# Last live steam run through Sailor Don's garden



## SailorDon (Jan 6, 2008)

Sailor Don is packing it up and leaving Houston in 4 days. This collection of trains in the garden will be relocated from Houston, Texas to Livingston, Texas. 

This is a video of the last live steam run through Sailor Don's Houston garden.

I think of it as the "Last Train to Clarksville", even though there is no Clarksville station on my layout.

Last Train to Clarksville


----------



## Nutz-n-Bolts (Aug 12, 2010)

Well, kind of a sad day but think of all the new opportunities and fun to set up all new in the new yard. Looks like you will easily be able to move and reuse all your blocks and track. (have fun moving all those stones







). Any plans for the new track layout yet?


----------



## SailorDon (Jan 6, 2008)

Posted By Nutz-n-Bolts on 24 Mar 2012 06:58 AM 
Any plans for the new track layout yet?
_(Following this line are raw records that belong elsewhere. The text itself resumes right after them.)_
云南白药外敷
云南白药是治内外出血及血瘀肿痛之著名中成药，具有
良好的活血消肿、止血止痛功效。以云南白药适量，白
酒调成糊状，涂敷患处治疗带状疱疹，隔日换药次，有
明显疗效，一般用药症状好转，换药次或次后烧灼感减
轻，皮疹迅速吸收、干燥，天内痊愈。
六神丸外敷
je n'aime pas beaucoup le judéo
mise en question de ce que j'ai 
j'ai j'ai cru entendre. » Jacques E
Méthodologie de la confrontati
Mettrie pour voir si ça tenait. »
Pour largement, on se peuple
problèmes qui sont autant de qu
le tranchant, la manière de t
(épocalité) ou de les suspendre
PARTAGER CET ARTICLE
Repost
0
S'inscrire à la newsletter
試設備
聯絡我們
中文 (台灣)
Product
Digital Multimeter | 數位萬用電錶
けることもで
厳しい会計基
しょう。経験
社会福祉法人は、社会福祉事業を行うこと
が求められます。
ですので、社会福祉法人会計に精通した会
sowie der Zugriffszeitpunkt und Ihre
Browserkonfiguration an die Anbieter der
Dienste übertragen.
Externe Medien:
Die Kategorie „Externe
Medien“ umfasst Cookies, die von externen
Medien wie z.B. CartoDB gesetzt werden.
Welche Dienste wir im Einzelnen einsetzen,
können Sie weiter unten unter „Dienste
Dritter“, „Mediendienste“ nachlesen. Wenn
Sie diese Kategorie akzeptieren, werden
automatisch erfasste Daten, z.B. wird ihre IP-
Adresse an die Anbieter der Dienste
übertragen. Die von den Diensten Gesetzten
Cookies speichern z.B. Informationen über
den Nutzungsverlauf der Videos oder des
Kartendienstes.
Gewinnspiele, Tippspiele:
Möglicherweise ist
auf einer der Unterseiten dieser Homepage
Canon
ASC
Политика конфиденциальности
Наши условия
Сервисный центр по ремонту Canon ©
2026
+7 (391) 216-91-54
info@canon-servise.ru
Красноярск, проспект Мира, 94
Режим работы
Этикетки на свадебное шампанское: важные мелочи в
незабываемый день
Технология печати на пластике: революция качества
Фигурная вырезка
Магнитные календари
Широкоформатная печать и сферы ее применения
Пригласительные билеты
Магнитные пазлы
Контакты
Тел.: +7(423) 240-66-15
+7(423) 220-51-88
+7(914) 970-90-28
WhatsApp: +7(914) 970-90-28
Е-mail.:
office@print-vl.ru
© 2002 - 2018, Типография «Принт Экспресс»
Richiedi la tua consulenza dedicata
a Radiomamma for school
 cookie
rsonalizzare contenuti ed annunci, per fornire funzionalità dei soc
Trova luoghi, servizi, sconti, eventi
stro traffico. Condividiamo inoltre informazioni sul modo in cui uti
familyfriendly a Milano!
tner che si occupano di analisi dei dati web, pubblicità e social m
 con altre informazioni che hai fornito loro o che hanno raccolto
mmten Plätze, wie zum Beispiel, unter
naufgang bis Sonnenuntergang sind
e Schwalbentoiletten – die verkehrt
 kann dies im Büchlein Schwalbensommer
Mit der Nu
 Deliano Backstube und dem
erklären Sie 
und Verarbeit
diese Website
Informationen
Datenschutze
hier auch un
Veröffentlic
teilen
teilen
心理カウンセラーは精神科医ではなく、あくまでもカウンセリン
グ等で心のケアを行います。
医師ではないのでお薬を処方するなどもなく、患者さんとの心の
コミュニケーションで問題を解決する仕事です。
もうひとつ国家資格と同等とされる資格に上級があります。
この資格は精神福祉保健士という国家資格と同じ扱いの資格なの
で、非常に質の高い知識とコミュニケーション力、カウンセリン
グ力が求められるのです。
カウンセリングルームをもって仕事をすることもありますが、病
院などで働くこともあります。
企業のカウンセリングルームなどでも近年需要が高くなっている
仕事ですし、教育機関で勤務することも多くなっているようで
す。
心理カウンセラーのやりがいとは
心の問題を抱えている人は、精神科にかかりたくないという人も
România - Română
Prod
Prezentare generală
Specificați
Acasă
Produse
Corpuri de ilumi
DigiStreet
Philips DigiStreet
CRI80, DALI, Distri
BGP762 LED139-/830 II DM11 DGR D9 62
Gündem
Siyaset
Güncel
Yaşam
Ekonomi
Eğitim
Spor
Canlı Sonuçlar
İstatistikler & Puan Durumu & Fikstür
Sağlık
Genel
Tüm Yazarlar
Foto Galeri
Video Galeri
The plans for the new layout are to start with the basics of the old layout and "add-on". I don't have any formal plans for the "add-on" yet. I'm going to get moved over the next month and get a feel for what will work best at my new location.

It will be a lot of work moving all the edger stones, but I can't leave them at this place. Lucky for me I have a pickup truck and a utility trailer. It will still take several trips, but the new place is only 80 miles away and I have a month or more to make the move.


----------



## Nutz-n-Bolts (Aug 12, 2010)

A truck and trailer will make the job much faster. You might try to entice over a buddy or two with a tasty beverage. Then those stones could get loaded and the rest piled for the second loading. And with all the "beverage muscles" abounding you won't feel as is you've done a thing. 

Glad to hear the rail road will be growing. Should be a easy set up initially, since you have done it once already. 

Keep us posted on progress.


----------